• TASK TO CARRY OUT:
Please return the full listing. Every line must match exactly.
Start of DATA FOR REVIEW
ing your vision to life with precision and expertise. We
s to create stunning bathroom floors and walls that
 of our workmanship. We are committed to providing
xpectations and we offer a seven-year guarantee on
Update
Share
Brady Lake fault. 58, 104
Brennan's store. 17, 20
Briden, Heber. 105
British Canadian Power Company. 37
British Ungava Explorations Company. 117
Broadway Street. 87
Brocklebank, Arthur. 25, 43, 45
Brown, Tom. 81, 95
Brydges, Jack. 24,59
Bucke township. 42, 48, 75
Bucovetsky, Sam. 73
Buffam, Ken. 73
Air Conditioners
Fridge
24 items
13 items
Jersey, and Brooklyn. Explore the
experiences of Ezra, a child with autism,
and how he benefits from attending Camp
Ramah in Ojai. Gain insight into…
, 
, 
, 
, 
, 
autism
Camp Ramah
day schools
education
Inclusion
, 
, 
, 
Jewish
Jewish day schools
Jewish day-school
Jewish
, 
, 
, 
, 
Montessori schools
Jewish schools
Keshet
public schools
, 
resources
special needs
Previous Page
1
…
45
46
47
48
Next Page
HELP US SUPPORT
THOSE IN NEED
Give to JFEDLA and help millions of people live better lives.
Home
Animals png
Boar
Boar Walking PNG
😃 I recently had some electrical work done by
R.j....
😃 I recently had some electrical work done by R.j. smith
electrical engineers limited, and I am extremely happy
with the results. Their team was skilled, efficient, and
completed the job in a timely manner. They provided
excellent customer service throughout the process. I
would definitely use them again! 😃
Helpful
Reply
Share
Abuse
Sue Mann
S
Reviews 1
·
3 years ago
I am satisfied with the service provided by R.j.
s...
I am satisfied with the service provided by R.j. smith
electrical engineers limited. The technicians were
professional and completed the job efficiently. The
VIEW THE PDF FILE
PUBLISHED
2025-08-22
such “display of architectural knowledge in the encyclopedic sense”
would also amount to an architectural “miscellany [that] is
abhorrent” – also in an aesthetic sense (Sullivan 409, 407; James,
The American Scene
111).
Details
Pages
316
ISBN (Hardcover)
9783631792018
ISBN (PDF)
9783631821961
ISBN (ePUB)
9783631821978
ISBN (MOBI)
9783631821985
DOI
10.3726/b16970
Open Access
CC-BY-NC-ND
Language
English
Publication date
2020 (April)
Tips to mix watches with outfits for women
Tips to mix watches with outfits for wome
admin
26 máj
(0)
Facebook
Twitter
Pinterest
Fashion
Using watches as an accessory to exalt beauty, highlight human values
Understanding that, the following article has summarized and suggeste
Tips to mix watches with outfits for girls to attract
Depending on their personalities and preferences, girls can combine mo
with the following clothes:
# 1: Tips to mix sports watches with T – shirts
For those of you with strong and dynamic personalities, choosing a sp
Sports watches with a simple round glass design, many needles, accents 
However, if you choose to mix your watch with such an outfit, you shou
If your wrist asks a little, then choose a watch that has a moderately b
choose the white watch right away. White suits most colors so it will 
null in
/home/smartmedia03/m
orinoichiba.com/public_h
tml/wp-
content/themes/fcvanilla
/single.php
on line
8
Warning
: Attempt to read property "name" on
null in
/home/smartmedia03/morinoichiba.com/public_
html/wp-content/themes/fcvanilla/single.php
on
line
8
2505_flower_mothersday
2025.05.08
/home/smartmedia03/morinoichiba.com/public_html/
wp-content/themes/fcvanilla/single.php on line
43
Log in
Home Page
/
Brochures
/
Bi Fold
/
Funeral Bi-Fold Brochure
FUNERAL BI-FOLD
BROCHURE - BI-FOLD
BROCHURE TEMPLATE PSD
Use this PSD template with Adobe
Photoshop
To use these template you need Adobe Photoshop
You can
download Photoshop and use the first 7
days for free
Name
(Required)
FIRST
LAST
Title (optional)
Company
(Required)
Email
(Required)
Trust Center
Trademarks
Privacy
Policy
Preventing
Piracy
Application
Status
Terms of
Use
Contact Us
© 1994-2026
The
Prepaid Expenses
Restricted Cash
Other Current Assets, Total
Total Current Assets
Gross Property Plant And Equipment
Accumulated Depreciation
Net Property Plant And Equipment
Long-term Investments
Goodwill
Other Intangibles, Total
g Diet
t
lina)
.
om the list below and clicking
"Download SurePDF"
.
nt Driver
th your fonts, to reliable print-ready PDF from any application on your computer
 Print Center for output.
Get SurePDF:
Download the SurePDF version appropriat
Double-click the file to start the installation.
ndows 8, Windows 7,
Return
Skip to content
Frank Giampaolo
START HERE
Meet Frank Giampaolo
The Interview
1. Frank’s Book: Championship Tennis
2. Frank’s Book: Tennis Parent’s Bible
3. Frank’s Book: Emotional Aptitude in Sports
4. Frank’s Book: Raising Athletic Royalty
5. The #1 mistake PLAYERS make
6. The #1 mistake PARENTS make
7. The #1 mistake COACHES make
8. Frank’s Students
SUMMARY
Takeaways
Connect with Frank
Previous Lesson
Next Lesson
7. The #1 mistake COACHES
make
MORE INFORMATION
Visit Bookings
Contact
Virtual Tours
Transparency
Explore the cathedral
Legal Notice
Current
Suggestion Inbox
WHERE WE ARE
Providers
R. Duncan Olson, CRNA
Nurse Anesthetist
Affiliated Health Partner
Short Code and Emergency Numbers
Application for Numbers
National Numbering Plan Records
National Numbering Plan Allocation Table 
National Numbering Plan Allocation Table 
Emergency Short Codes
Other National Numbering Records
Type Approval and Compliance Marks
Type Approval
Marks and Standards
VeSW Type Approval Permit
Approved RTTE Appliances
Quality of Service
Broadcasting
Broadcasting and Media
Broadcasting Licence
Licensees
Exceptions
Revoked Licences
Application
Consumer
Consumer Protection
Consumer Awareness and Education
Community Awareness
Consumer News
End of DATA FOR REVIEW
• OUTPUT FOR THIS TASK:
ing your vision to life with precision and expertise. We
s to create stunning bathroom floors and walls that
 of our workmanship. We are committed to providing
xpectations and we offer a seven-year guarantee on
Update
Share
Brady Lake fault. 58, 104
Brennan's store. 17, 20
Briden, Heber. 105
British Canadian Power Company. 37
British Ungava Explorations Company. 117
Broadway Street. 87
Brocklebank, Arthur. 25, 43, 45
Brown, Tom. 81, 95
Brydges, Jack. 24,59
Bucke township. 42, 48, 75
Bucovetsky, Sam. 73
Buffam, Ken. 73
Air Conditioners
Fridge
24 items
13 items
Jersey, and Brooklyn. Explore the
experiences of Ezra, a child with autism,
and how he benefits from attending Camp
Ramah in Ojai. Gain insight into…
, 
, 
, 
, 
, 
autism
Camp Ramah
day schools
education
Inclusion
, 
, 
, 
Jewish
Jewish day schools
Jewish day-school
Jewish
, 
, 
, 
, 
Montessori schools
Jewish schools
Keshet
public schools
, 
resources
special needs
Previous Page
1
…
45
46
47
48
Next Page
HELP US SUPPORT
THOSE IN NEED
Give to JFEDLA and help millions of people live better lives.
Home
Animals png
Boar
Boar Walking PNG
😃 I recently had some electrical work done by
R.j....
😃 I recently had some electrical work done by R.j. smith
electrical engineers limited, and I am extremely happy
with the results. Their team was skilled, efficient, and
completed the job in a timely manner. They provided
excellent customer service throughout the process. I
would definitely use them again! 😃
Helpful
Reply
Share
Abuse
Sue Mann
S
Reviews 1
·
3 years ago
I am satisfied with the service provided by R.j.
s...
I am satisfied with the service provided by R.j. smith
electrical engineers limited. The technicians were
professional and completed the job efficiently. The
VIEW THE PDF FILE
PUBLISHED
2025-08-22
such “display of architectural knowledge in the encyclopedic sense”
would also amount to an architectural “miscellany [that] is
abhorrent” – also in an aesthetic sense (Sullivan 409, 407; James,
The American Scene
111).
Details
Pages
316
ISBN (Hardcover)
9783631792018
ISBN (PDF)
9783631821961
ISBN (ePUB)
9783631821978
ISBN (MOBI)
9783631821985
DOI
10.3726/b16970
Open Access
CC-BY-NC-ND
Language
English
Publication date
2020 (April)
Tips to mix watches with outfits for women
Tips to mix watches with outfits for wome
admin
26 máj
(0)
Facebook
Twitter
Pinterest
Fashion
Using watches as an accessory to exalt beauty, highlight human values
Understanding that, the following article has summarized and suggeste
Tips to mix watches with outfits for girls to attract
Depending on their personalities and preferences, girls can combine mo
with the following clothes:
# 1: Tips to mix sports watches with T – shirts
For those of you with strong and dynamic personalities, choosing a sp
Sports watches with a simple round glass design, many needles, accents 
However, if you choose to mix your watch with such an outfit, you shou
If your wrist asks a little, then choose a watch that has a moderately b
choose the white watch right away. White suits most colors so it will 
null in
/home/smartmedia03/m
orinoichiba.com/public_h
tml/wp-
content/themes/fcvanilla
/single.php
on line
8
Warning
: Attempt to read property "name" on
null in
/home/smartmedia03/morinoichiba.com/public_
html/wp-content/themes/fcvanilla/single.php
on
line
8
2505_flower_mothersday
2025.05.08
/home/smartmedia03/morinoichiba.com/public_html/
wp-content/themes/fcvanilla/single.php on line
43
Log in
Home Page
/
Brochures
/
Bi Fold
/
Funeral Bi-Fold Brochure
FUNERAL BI-FOLD
BROCHURE - BI-FOLD
BROCHURE TEMPLATE PSD
Use this PSD template with Adobe
Photoshop
To use these template you need Adobe Photoshop
You can
download Photoshop and use the first 7
days for free
Name
(Required)
FIRST
LAST
Title (optional)
Company
(Required)
Email
(Required)
Trust Center
Trademarks
Privacy
Policy
Preventing
Piracy
Application
Status
Terms of
Use
Contact Us
© 1994-2026
The
Prepaid Expenses
Restricted Cash
Other Current Assets, Total
Total Current Assets
Gross Property Plant And Equipment
Accumulated Depreciation
Net Property Plant And Equipment
Long-term Investments
Goodwill
Other Intangibles, Total
g Diet
t
lina)
.
om the list below and clicking
"Download SurePDF"
.
nt Driver
th your fonts, to reliable print-ready PDF from any application on your computer
 Print Center for output.
Get SurePDF:
Download the SurePDF version appropriat
Double-click the file to start the installation.
ndows 8, Windows 7,
Return
Skip to content
Frank Giampaolo
START HERE
Meet Frank Giampaolo
The Interview
1. Frank’s Book: Championship Tennis
2. Frank’s Book: Tennis Parent’s Bible
3. Frank’s Book: Emotional Aptitude in Sports
4. Frank’s Book: Raising Athletic Royalty
5. The #1 mistake PLAYERS make
6. The #1 mistake PARENTS make
7. The #1 mistake COACHES make
8. Frank’s Students
SUMMARY
Takeaways
Connect with Frank
Previous Lesson
Next Lesson
7. The #1 mistake COACHES
make
MORE INFORMATION
Visit Bookings
Contact
Virtual Tours
Transparency
Explore the cathedral
Legal Notice
Current
Suggestion Inbox
WHERE WE ARE
Providers
R. Duncan Olson, CRNA
Nurse Anesthetist
Affiliated Health Partner
Short Code and Emergency Numbers
Application for Numbers
National Numbering Plan Records
National Numbering Plan Allocation Table 
National Numbering Plan Allocation Table 
Emergency Short Codes
Other National Numbering Records
Type Approval and Compliance Marks
Type Approval
Marks and Standards
VeSW Type Approval Permit
Approved RTTE Appliances
Quality of Service
Broadcasting
Broadcasting and Media
Broadcasting Licence
Licensees
Exceptions
Revoked Licences
Application
Consumer
Consumer Protection
Consumer Awareness and Education
Community Awareness
Consumer News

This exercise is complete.